Each subject participated in all experiments, allowing an extensive within-subject analysis. The lateral and polar precision was analyzed using a linear mixed-effects model. FBC data was analyzed with a mixed-effects logistic regression. For both model types, the subject was treated as a random variable. Stimulus type and rotation type, as well as the interaction between the two, were treated as fixed variables. As a follow-up analysis, the estimated (least-squares) marginal means were compared, using Tukey's adjustment for multiplicity. The statistical significance was considered below the levels of p of 0.05 as significant and p of 0.001 as highly significant. These statistical analyses were run in R version 4.2.1 (R Core Team, 2020).

3. Results

3.1. Head rotations

Nine thousand nine hundred eighty-four responses were collected each for yaw and pitch rotation. They were checked for the head-movement related outliers. After the clean-up, 8,488 localization responses were obtained for yaw rotation and 8,364 estimates were obtained for pitch rotation. Subjects NH919 and NH1016 showed extremely slow head rotations compared to the other subjects, i.e., almost all trials employed a head rotation speed below 30°/s. Still, there was no evidence that justified removing these data.

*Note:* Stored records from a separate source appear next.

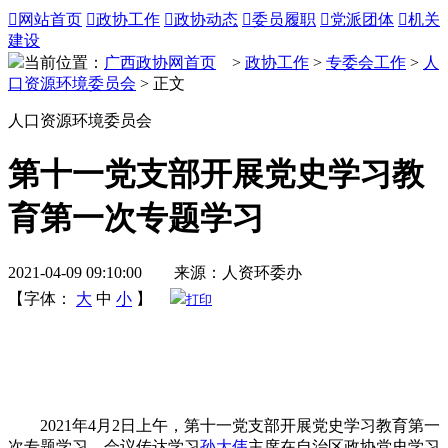

网站首页

政协工作

政协动态

委员履职

党派团体

机关
建设
当前位置：
广西政协网首页
>
政协工作
>
专委会工作
>
人
口资源环境委员会
> 正文
人口资源环境委员会
第十一党支部开展党史学习教
育第一次专题学习
2021-04-09 09:10:00 来源：人资环委办
【字体：
大
中
小
】
打印
2021年4月2日上午，第十一党支部开展党史学习教育第一
次专题学习。会议传达学习
孙大伟
主席在自治区政协党史学习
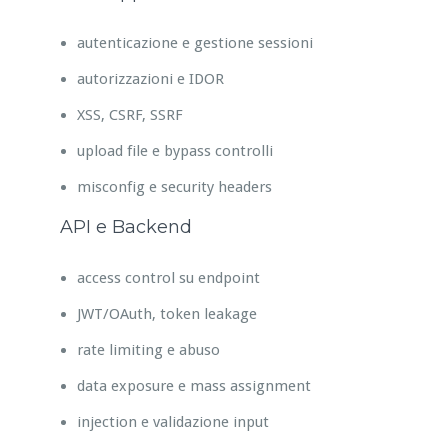
autenticazione e gestione sessioni
autorizzazioni e IDOR
XSS, CSRF, SSRF
upload file e bypass controlli
misconfig e security headers
API e Backend
access control su endpoint
JWT/OAuth, token leakage
rate limiting e abuso
data exposure e mass assignment
injection e validazione input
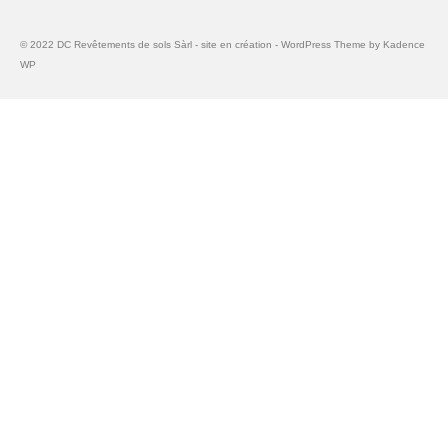
Parquet flottant
© 2022 DC Revêtements de sols Sàrl - site en création - WordPress Theme by
Kadence
Parquet flottant bois
WP
Parquet flottant stratifié
Parquet flottant PVC
Rénovation de parquets
Ponçage de parquets
Vitrification de parquets
Huilage de parquets
Plinthes
Plinthes en bois
Plinthes en alu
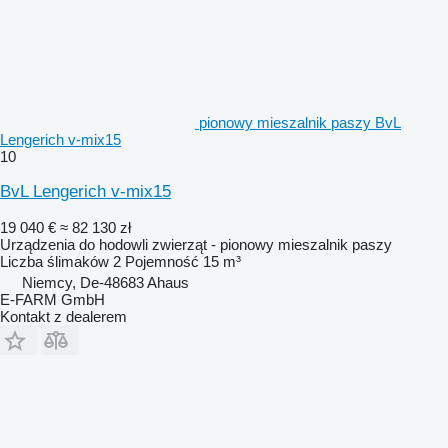
pionowy mieszalnik paszy BvL
Lengerich v-mix15
10
BvL Lengerich v-mix15
19 040 €
≈ 82 130 zł
Urządzenia do hodowli zwierząt - pionowy mieszalnik paszy
Liczba ślimaków
2
Pojemność
15 m³
Niemcy, De-48683 Ahaus
E-FARM GmbH
Kontakt z dealerem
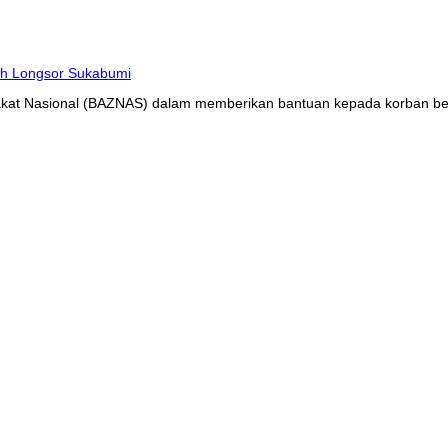
at Nasional (BAZNAS) dalam memberikan bantuan kepada korban benc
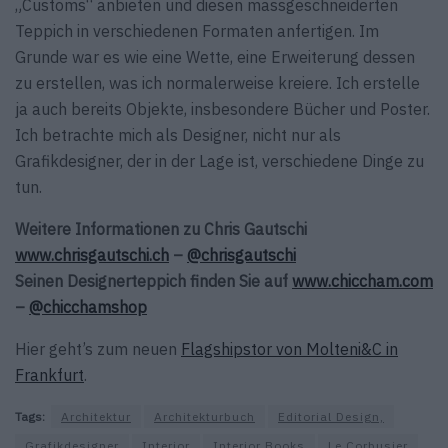
„Customs“ anbieten und diesen massgeschneiderten
Teppich in verschiedenen Formaten anfertigen. Im
Grunde war es wie eine Wette, eine Erweiterung dessen
zu erstellen, was ich normalerweise kreiere. Ich erstelle
ja auch bereits Objekte, insbesondere Bücher und Poster.
Ich betrachte mich als Designer, nicht nur als
Grafikdesigner, der in der Lage ist, verschiedene Dinge zu
tun.
Weitere Informationen zu Chris Gautschi
www.chrisgautschi.ch
–
@chrisgautschi
Seinen Designerteppich finden Sie auf
www.chiccham.com
–
@chicchamshop
Hier geht’s zum neuen
Flagshipstor von Molteni&C in
Frankfurt
.
Tags:
Architektur
Architekturbuch
Editorial Design,
Grafikdesigner
Interior
Interior Books
Le Corbusier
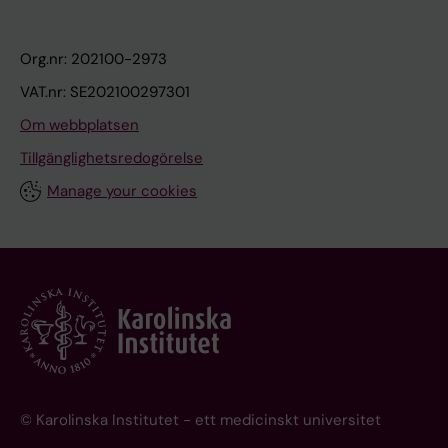
Org.nr: 202100-2973
VAT.nr: SE202100297301
Om webbplatsen
Tillgänglighetsredogörelse
Manage your cookies
© Karolinska Institutet - ett medicinskt universitet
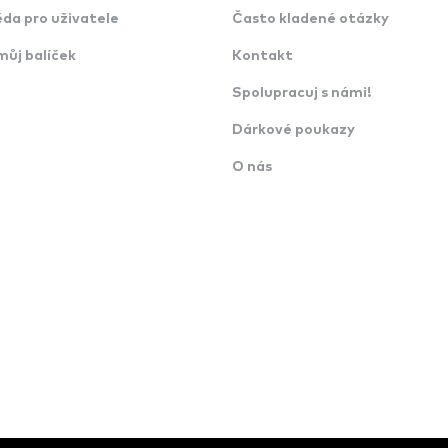
da pro uživatele
Často kladené otázky
můj balíček
Kontakt
Spolupracuj s námi!
Dárkové poukazy
O nás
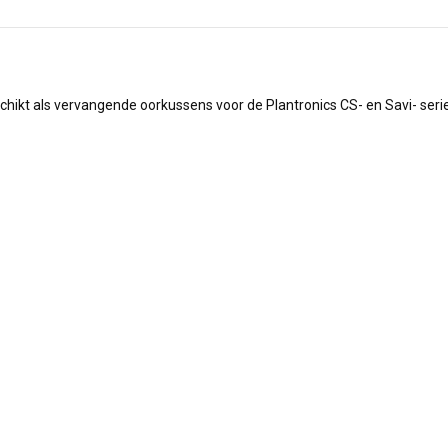
hikt als vervangende oorkussens voor de Plantronics CS- en Savi- serie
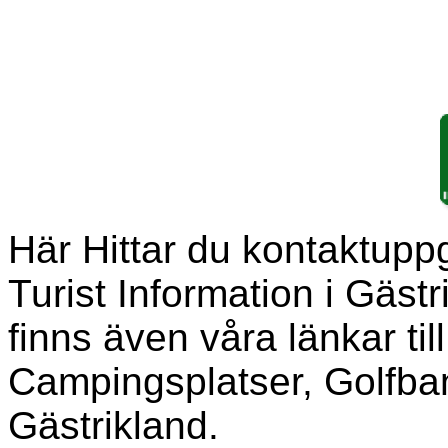
Här Hittar du kontaktuppgi
Turist Information i Gäst
finns även våra länkar ti
Campingsplatser, Golfban
Gästrikland.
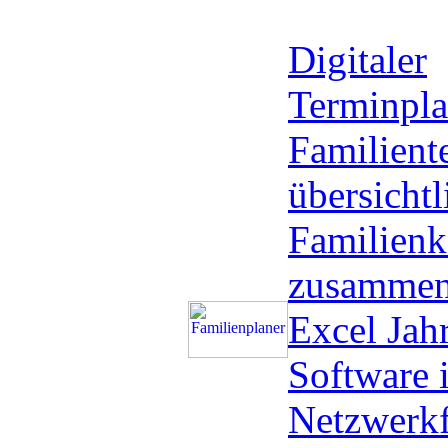
Digitaler
Terminpla
Familient
übersichtl
Familienk
zusammen
Excel Jah
Software i
Netzwerkf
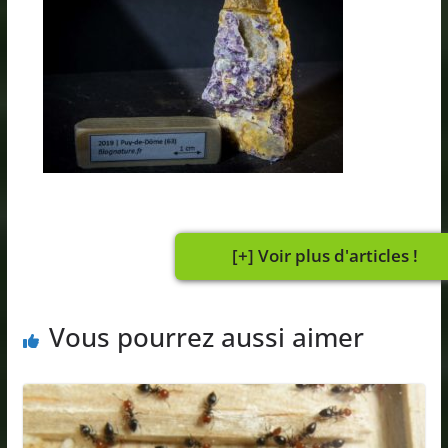
Vous pourrez aussi aimer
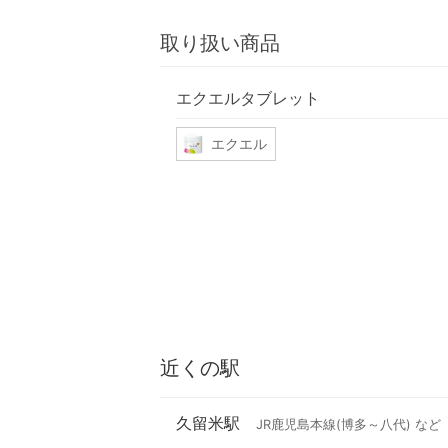
取り扱い商品
エクエルタブレット
エクエル
近くの駅
久留米駅
JR鹿児島本線(博多～八代) など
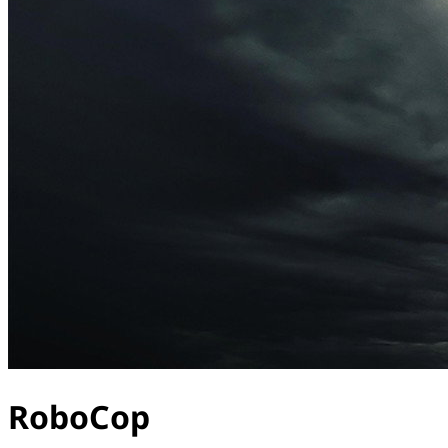
RoboCop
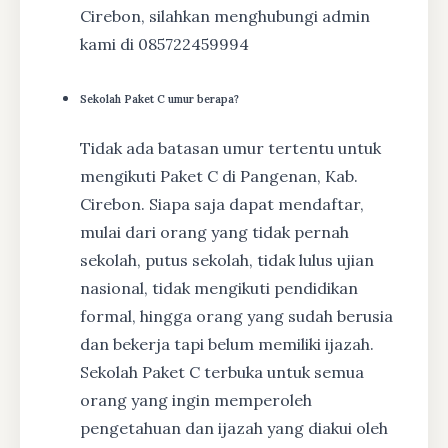
Cirebon, silahkan menghubungi admin
kami di 085722459994
Sekolah Paket C umur berapa?
Tidak ada batasan umur tertentu untuk
mengikuti Paket C di Pangenan, Kab.
Cirebon. Siapa saja dapat mendaftar,
mulai dari orang yang tidak pernah
sekolah, putus sekolah, tidak lulus ujian
nasional, tidak mengikuti pendidikan
formal, hingga orang yang sudah berusia
dan bekerja tapi belum memiliki ijazah.
Sekolah Paket C terbuka untuk semua
orang yang ingin memperoleh
pengetahuan dan ijazah yang diakui oleh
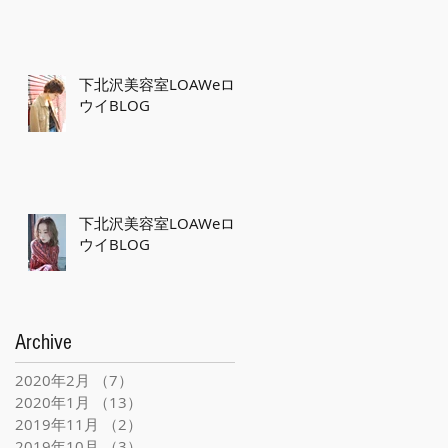
下北沢美容室LOAWeロ
ウイBLOG
下北沢美容室LOAWeロ
ウイBLOG
Archive
2020年2月
（7）
7件の記事
2020年1月
（13）
13件の記事
2019年11月
（2）
2件の記事
2019年10月
（3）
3件の記事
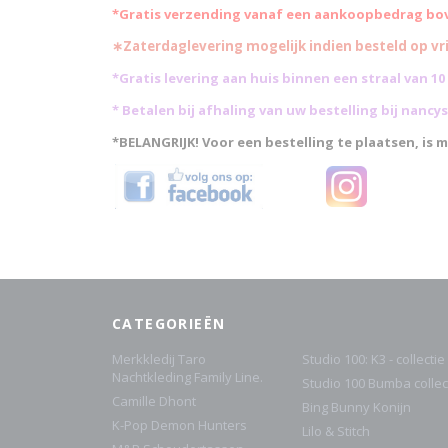
*Gratis verzending vanaf een aankoopbedrag boven
∗Zaterdaglevering mogelijk indien besteld op vrij
*Gratis levering aan huis binnen een straal van 1
* Betalen bij afhaling van uw bestelling bij nanc
*BELANGRIJK! Voor een bestelling te plaatsen, is m
CATEGORIEËN
Merkkledij Taro
Studio 100: K3 - collectie
Nachtkleding Family Line.
Studio 100 Bumba collect
Camille Dhont
Bing Bunny Konijn
K-Pop Demon Hunters
Lilo & Stitch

The maximum velocities of head rotations averaged over all subjects were low (36.41 ± 23.03°/s for yaw rotations and 28.54 ± 17.50°/s for pitch rotations). Stimulus duration for dynamic listening was on average below one second with the averages of 645.53 ± 447.78 ms for yaw rotations and 802.12 ± 545.91 for pitch rotations.

Finally, reaction times of rotation initiation after the stimulus started were on average in the range between 100 and 200 ms. These reaction times are slightly lower than those found in previous studies, e.g., 200–300 ms in Perrett and Noble (1997a). This can be explained by the button press before each trial, which may have primed the subject to be more responsive to the next stimulus.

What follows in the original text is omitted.